▼
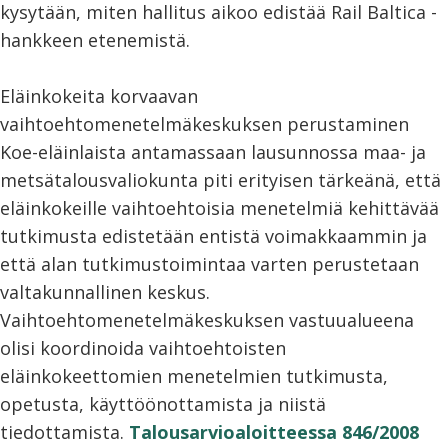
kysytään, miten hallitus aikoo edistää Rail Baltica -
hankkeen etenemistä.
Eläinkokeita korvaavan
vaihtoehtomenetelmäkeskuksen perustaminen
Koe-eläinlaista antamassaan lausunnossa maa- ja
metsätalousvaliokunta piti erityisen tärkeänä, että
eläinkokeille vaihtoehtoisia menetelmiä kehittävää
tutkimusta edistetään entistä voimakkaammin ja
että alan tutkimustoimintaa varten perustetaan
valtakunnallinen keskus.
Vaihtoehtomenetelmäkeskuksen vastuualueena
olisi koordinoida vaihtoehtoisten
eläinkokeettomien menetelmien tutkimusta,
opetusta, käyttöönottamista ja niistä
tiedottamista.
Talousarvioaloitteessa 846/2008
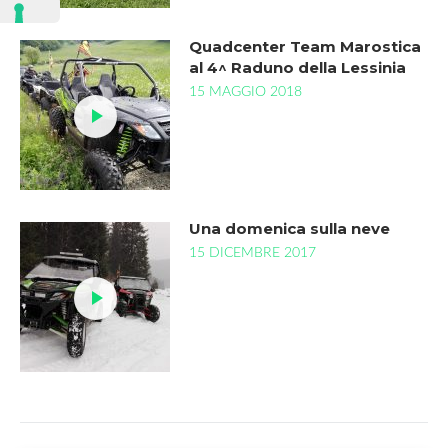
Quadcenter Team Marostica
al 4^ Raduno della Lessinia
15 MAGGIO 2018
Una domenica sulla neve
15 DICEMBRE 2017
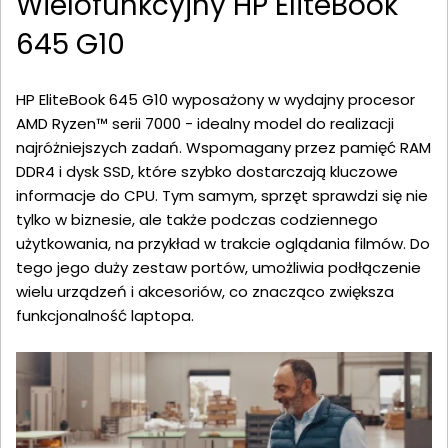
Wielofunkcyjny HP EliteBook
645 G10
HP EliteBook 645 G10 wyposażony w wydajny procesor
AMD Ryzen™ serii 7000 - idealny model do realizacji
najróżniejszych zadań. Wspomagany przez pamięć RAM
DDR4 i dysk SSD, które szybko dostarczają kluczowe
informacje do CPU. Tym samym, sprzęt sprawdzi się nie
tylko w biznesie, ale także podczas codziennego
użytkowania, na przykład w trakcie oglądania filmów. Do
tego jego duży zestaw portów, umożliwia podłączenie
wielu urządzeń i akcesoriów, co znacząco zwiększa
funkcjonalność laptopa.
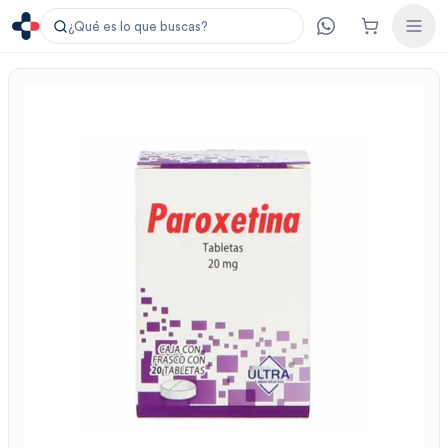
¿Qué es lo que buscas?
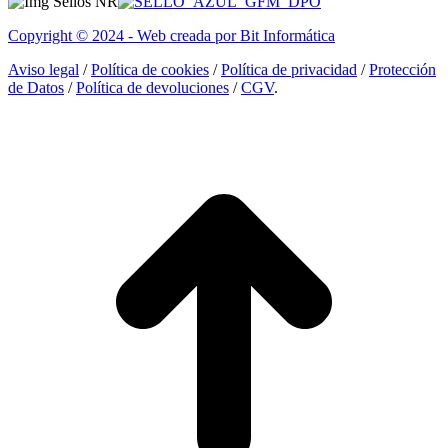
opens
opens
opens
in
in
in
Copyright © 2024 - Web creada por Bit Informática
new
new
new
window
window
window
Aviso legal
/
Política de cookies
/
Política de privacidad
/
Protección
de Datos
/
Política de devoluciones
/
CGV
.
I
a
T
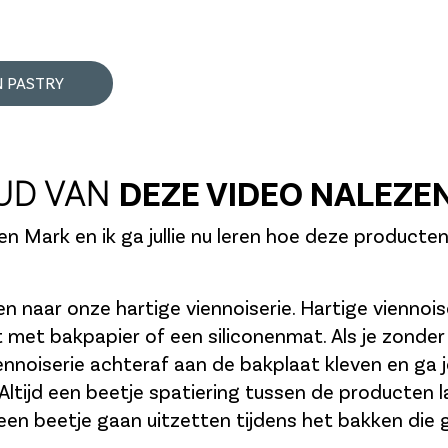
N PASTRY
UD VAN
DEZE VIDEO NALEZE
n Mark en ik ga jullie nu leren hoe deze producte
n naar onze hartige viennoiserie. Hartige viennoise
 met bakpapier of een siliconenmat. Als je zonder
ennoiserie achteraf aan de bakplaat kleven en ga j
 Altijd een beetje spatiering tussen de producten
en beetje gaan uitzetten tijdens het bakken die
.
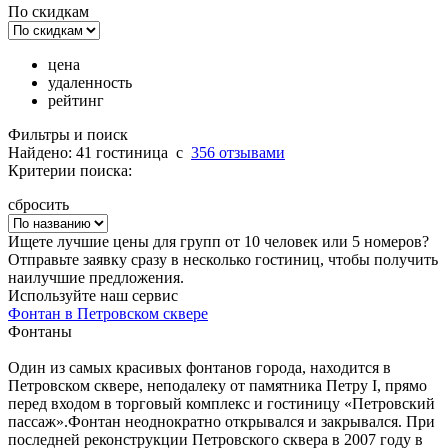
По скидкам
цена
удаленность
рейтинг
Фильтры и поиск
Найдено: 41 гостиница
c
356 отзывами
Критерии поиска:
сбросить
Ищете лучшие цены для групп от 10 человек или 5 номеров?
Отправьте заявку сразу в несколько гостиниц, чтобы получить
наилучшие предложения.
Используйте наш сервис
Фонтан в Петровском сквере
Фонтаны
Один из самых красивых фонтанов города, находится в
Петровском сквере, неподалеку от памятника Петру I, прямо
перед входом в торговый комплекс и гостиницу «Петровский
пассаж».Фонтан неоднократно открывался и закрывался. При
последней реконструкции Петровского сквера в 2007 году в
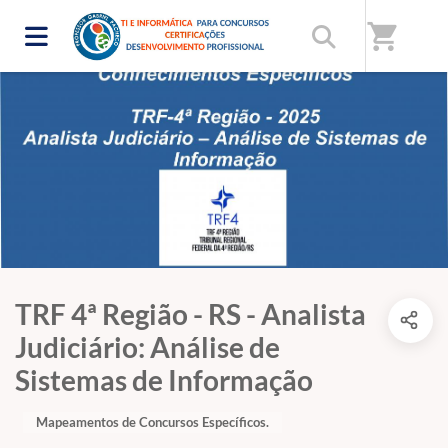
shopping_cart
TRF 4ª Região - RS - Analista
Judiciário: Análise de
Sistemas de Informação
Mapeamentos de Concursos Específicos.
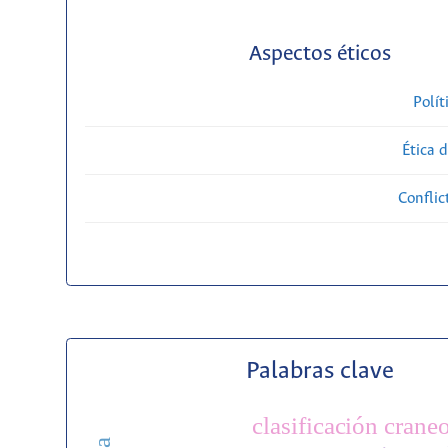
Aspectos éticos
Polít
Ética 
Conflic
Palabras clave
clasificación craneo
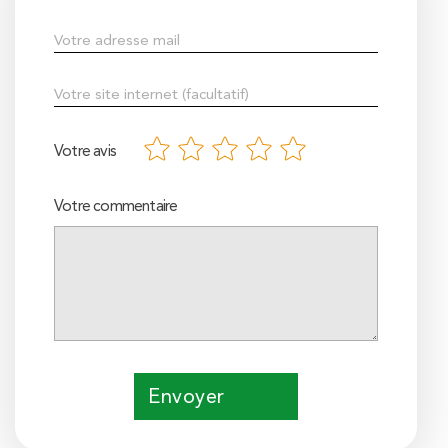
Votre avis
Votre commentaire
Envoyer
▲
▼
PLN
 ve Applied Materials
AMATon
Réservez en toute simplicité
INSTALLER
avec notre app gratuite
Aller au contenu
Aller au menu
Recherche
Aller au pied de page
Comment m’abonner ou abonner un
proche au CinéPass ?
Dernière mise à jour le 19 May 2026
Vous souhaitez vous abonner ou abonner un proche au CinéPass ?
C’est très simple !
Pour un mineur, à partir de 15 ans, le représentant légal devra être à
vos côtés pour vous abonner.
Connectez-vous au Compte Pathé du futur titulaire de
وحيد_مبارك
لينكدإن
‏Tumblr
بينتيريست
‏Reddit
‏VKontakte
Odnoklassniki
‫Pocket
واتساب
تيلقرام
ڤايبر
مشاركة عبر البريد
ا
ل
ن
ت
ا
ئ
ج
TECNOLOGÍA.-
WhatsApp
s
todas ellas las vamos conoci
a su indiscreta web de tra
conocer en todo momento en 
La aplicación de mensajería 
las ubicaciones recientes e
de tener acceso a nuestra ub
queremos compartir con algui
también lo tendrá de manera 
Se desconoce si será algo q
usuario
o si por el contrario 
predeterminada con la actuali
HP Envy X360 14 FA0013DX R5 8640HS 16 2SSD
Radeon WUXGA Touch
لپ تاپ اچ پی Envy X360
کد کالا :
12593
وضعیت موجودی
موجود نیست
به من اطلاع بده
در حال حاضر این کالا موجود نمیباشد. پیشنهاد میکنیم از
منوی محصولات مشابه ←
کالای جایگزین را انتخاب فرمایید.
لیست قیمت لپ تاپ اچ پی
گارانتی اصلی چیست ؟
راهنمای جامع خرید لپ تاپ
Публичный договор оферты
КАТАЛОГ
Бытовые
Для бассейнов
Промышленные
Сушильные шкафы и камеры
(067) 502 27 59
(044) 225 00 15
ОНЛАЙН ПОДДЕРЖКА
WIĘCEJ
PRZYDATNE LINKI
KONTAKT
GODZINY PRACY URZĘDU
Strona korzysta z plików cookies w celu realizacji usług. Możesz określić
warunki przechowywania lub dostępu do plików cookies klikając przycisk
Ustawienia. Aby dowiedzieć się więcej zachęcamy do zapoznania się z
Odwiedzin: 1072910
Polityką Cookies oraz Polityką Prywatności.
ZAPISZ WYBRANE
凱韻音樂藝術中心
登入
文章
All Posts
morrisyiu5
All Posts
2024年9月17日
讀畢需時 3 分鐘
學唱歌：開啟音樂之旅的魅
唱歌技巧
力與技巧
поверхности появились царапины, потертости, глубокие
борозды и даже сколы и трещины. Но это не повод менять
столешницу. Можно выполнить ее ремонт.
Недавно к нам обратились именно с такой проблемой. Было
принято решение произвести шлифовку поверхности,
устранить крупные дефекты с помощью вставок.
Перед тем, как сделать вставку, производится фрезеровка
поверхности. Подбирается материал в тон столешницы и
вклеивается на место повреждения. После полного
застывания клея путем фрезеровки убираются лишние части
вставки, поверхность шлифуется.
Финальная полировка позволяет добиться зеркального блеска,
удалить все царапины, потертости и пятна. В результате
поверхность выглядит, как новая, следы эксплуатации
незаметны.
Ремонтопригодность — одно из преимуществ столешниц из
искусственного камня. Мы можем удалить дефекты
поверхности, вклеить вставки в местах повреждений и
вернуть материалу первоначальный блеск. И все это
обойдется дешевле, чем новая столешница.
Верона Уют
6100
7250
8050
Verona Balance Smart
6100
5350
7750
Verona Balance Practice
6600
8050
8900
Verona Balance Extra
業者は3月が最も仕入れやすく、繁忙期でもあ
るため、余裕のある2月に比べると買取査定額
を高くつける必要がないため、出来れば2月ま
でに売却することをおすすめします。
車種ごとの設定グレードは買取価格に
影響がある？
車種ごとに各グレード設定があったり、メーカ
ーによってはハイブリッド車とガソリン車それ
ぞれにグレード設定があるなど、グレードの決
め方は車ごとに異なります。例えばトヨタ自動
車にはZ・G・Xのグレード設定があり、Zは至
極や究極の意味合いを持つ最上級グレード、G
▲
Out of the records above, set down only the lines from the one that contains "kysytään, miten hallitus" through the one that contains "al 4^ Raduno della Lessinia", unchanged and without the pictures.

kysytään, miten hallitus aikoo edistää Rail Baltica -
hankkeen etenemistä.
Eläinkokeita korvaavan
vaihtoehtomenetelmäkeskuksen perustaminen
Koe-eläinlaista antamassaan lausunnossa maa- ja
metsätalousvaliokunta piti erityisen tärkeänä, että
eläinkokeille vaihtoehtoisia menetelmiä kehittävää
tutkimusta edistetään entistä voimakkaammin ja
että alan tutkimustoimintaa varten perustetaan
valtakunnallinen keskus.
Vaihtoehtomenetelmäkeskuksen vastuualueena
olisi koordinoida vaihtoehtoisten
eläinkokeettomien menetelmien tutkimusta,
opetusta, käyttöönottamista ja niistä
tiedottamista.
Talousarvioaloitteessa 846/2008
Quadcenter Team Marostica
al 4^ Raduno della Lessinia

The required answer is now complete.